◆ Work item
Please write out every line of the listing without alteration, but omit the images.

Records shown below:

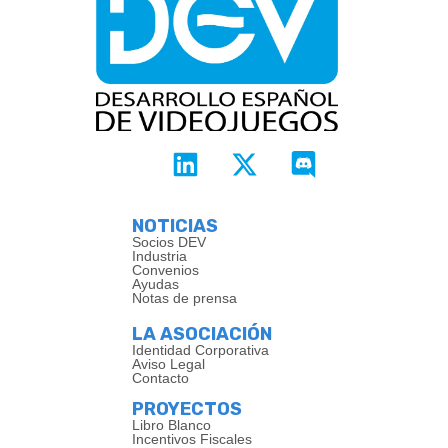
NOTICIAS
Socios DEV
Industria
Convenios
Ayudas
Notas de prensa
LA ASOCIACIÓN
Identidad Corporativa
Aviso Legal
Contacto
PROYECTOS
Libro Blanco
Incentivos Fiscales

End of Records shown.

◆ Exercise answer
NOTICIAS
Socios DEV
Industria
Convenios
Ayudas
Notas de prensa
LA ASOCIACIÓN
Identidad Corporativa
Aviso Legal
Contacto
PROYECTOS
Libro Blanco
Incentivos Fiscales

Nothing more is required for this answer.